**PROBLEM STATEMENT**: Your output should be the lines below from the one with "gỡ điểm nghẽn lớn" through the one with "i think that", copied exactly, pictures excluded.

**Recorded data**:
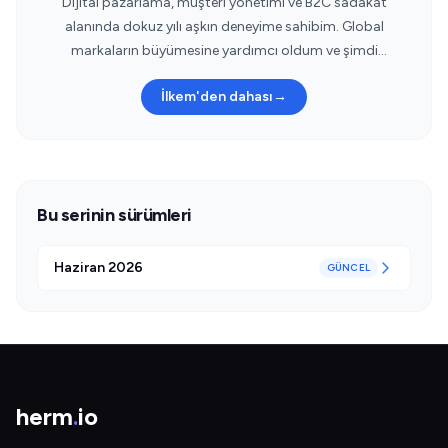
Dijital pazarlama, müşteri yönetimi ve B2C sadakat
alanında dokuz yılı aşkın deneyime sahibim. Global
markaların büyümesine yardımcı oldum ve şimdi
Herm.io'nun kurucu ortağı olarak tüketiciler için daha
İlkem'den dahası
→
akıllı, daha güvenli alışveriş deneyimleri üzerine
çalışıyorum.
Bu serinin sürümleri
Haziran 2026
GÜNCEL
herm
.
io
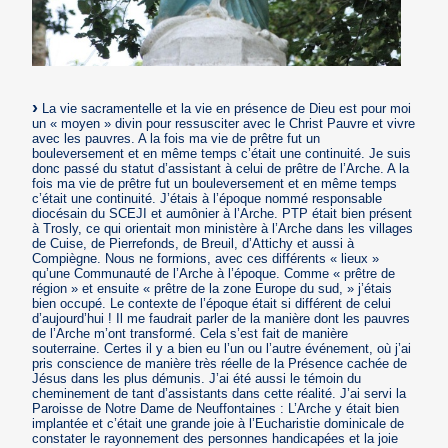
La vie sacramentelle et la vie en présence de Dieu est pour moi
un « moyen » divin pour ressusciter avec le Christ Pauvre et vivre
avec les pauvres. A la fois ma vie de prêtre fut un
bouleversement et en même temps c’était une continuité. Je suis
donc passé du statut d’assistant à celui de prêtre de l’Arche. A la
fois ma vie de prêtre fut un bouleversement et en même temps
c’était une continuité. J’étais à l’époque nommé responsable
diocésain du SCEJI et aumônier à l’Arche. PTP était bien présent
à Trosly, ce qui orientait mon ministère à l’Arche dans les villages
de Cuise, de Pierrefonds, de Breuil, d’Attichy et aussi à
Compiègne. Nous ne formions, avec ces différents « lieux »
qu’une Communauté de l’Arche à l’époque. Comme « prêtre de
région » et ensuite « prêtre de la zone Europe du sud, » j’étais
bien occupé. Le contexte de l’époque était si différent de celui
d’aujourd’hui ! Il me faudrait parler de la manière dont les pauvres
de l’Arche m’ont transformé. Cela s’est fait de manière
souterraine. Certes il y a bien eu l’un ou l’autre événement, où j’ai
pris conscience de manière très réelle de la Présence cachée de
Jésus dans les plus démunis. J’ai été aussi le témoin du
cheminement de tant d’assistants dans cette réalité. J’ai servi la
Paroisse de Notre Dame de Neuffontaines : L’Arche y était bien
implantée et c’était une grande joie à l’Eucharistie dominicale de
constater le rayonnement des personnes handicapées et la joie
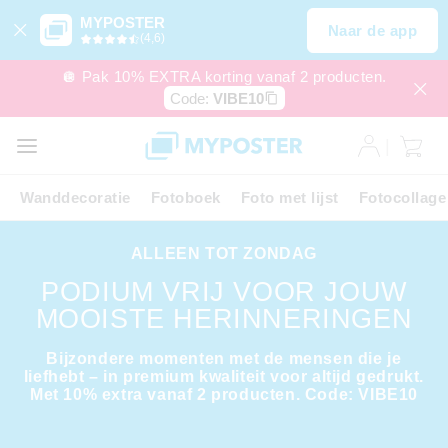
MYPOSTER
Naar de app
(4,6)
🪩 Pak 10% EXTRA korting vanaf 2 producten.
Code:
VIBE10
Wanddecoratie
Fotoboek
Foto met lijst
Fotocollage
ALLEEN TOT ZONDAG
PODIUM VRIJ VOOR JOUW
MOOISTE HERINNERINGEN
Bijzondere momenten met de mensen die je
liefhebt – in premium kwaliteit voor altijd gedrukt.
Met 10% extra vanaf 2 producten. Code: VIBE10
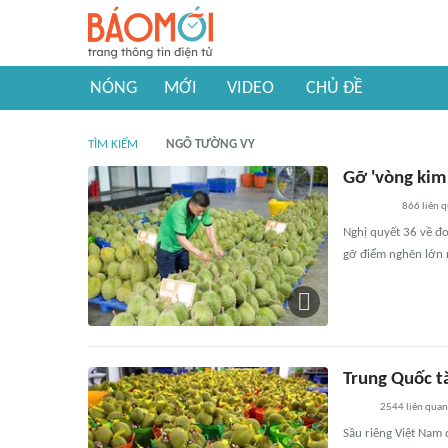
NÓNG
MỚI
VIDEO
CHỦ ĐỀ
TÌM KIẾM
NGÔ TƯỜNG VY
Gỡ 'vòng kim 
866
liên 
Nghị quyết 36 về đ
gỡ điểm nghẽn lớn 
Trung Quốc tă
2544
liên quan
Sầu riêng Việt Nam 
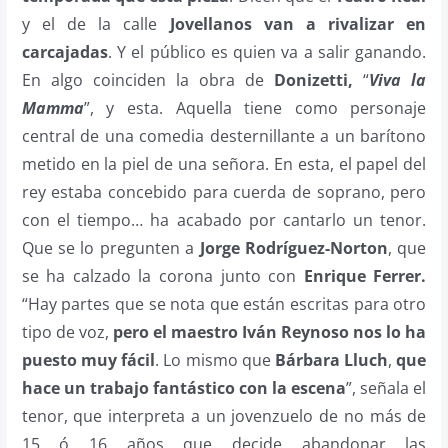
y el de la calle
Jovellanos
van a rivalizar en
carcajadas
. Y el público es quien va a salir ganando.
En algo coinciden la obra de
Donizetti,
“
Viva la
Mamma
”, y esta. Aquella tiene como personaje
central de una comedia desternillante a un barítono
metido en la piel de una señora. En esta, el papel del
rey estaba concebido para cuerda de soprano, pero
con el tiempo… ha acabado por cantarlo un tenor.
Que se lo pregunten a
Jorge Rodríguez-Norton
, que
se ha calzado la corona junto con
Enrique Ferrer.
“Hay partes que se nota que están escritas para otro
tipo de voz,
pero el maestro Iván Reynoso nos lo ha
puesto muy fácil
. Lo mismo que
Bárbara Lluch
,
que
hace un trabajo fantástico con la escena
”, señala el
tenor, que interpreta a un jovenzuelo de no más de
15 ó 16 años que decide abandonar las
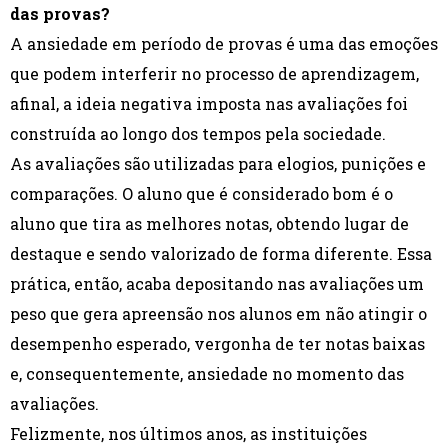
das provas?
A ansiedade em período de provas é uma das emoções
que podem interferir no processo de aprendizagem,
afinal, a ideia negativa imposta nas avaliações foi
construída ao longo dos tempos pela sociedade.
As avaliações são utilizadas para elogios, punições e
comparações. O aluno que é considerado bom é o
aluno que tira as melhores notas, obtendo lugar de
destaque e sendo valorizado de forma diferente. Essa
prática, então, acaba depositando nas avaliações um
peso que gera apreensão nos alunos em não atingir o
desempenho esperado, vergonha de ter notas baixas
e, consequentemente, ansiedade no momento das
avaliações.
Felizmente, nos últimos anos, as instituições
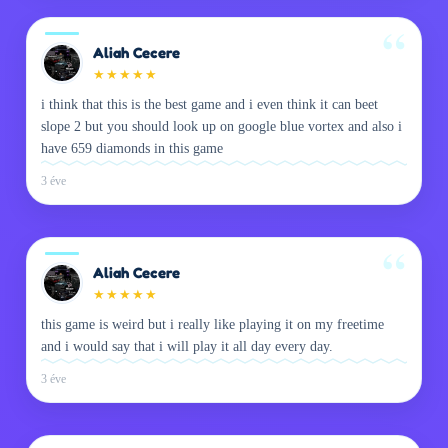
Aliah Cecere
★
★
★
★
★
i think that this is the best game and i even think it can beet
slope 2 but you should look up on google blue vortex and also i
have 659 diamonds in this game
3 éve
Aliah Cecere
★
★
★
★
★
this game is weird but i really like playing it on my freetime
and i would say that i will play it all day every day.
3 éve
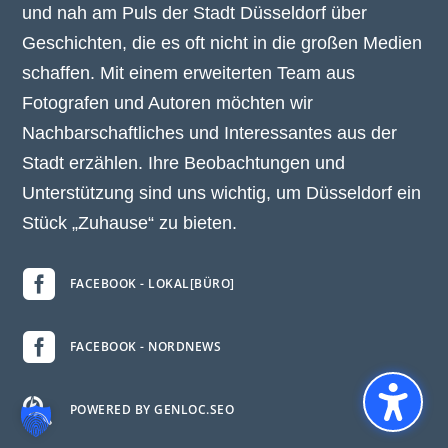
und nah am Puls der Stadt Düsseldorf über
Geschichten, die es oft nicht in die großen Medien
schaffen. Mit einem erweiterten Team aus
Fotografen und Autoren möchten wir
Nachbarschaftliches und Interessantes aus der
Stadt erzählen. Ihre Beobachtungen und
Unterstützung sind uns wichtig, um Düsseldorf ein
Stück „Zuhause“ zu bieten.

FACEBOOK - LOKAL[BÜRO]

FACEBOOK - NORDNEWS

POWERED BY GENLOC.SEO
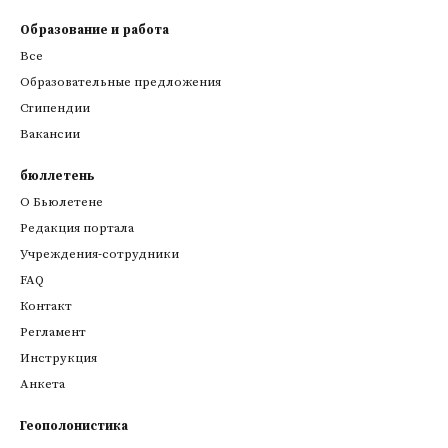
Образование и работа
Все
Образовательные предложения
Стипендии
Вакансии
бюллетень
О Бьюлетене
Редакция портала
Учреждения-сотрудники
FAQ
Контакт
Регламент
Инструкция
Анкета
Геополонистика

--

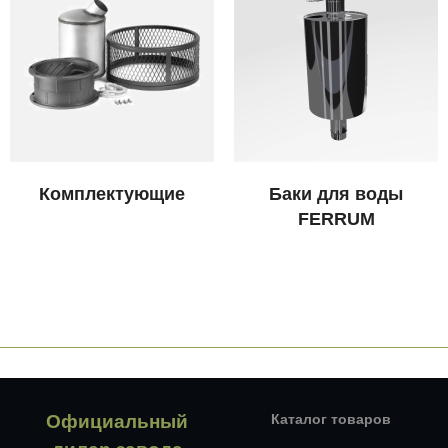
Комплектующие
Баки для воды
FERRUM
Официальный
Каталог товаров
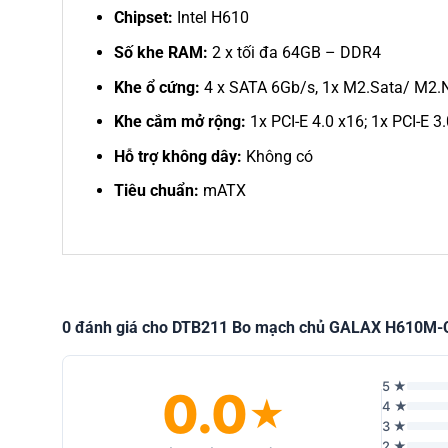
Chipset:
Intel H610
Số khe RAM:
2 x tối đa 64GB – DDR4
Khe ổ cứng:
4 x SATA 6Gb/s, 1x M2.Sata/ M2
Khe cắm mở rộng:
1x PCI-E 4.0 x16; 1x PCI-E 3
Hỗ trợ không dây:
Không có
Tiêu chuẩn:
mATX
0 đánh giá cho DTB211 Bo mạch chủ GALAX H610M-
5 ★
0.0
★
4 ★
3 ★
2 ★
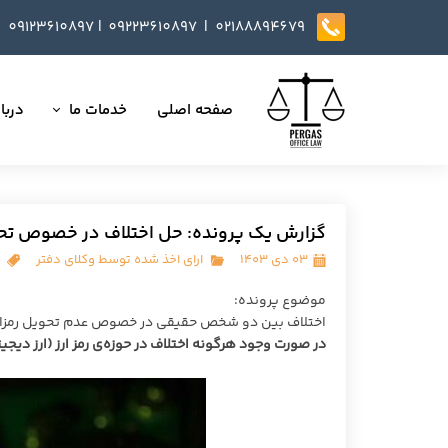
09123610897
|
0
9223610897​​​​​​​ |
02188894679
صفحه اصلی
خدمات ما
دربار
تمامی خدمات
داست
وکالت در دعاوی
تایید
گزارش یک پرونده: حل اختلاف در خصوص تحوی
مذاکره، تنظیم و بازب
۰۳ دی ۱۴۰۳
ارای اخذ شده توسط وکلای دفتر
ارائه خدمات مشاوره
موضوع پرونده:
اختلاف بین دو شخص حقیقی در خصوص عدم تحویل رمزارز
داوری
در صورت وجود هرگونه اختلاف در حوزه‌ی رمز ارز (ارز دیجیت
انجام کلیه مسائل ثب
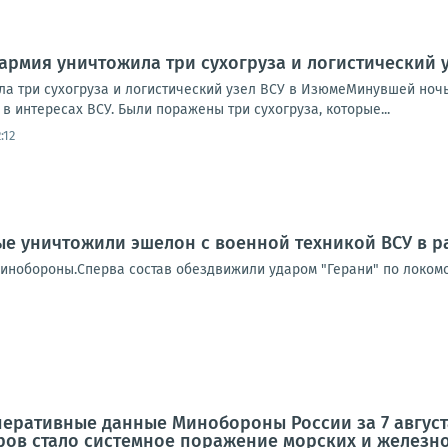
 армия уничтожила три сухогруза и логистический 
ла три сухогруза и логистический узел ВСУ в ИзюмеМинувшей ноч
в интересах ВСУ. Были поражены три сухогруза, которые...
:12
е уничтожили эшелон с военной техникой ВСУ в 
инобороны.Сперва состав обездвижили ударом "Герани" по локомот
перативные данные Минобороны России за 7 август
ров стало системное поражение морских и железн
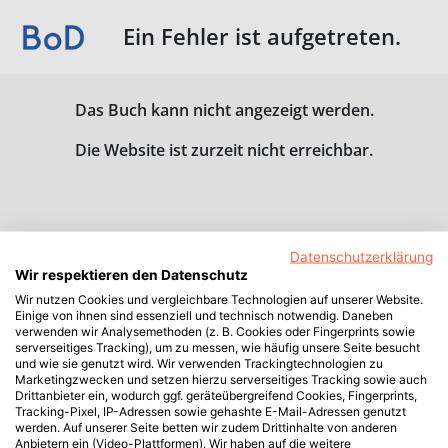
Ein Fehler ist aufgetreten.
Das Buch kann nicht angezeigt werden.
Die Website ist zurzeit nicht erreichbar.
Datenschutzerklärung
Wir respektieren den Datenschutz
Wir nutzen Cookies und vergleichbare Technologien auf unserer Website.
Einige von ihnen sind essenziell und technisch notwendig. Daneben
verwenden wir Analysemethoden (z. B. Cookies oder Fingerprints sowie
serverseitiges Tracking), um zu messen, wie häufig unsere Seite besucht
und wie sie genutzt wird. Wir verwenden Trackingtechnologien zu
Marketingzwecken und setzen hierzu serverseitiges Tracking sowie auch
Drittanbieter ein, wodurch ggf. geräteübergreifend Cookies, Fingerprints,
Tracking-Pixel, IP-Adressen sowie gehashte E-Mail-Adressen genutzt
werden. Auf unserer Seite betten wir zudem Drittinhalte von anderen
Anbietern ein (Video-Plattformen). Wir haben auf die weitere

**ANSWER TO THE PROBLEM**:
gỡ điểm nghẽn lớn 
Trung Quốc tă
2544
liên quan
Sầu riêng Việt Nam 
y el de la calle
Jovellanos
van a rivalizar en
carcajadas
. Y el público es quien va a salir ganando.
En algo coinciden la obra de
Donizetti,
“
Viva la
Mamma
”, y esta. Aquella tiene como personaje
central de una comedia desternillante a un barítono
metido en la piel de una señora. En esta, el papel del
rey estaba concebido para cuerda de soprano, pero
con el tiempo… ha acabado por cantarlo un tenor.
Que se lo pregunten a
Jorge Rodríguez-Norton
, que
se ha calzado la corona junto con
Enrique Ferrer.
“Hay partes que se nota que están escritas para otro
tipo de voz,
pero el maestro Iván Reynoso nos lo ha
puesto muy fácil
. Lo mismo que
Bárbara Lluch
,
que
hace un trabajo fantástico con la escena
”, señala el
tenor, que interpreta a un jovenzuelo de no más de
15 ó 16 años que decide abandonar las
das provas?
A ansiedade em período de provas é uma das emoções
que podem interferir no processo de aprendizagem,
afinal, a ideia negativa imposta nas avaliações foi
construída ao longo dos tempos pela sociedade.
As avaliações são utilizadas para elogios, punições e
comparações. O aluno que é considerado bom é o
aluno que tira as melhores notas, obtendo lugar de
destaque e sendo valorizado de forma diferente. Essa
prática, então, acaba depositando nas avaliações um
peso que gera apreensão nos alunos em não atingir o
desempenho esperado, vergonha de ter notas baixas
e, consequentemente, ansiedade no momento das
avaliações.
Felizmente, nos últimos anos, as instituições
Aliah Cecere
★
★
★
★
★
i think that this is the best game and i even think it can beet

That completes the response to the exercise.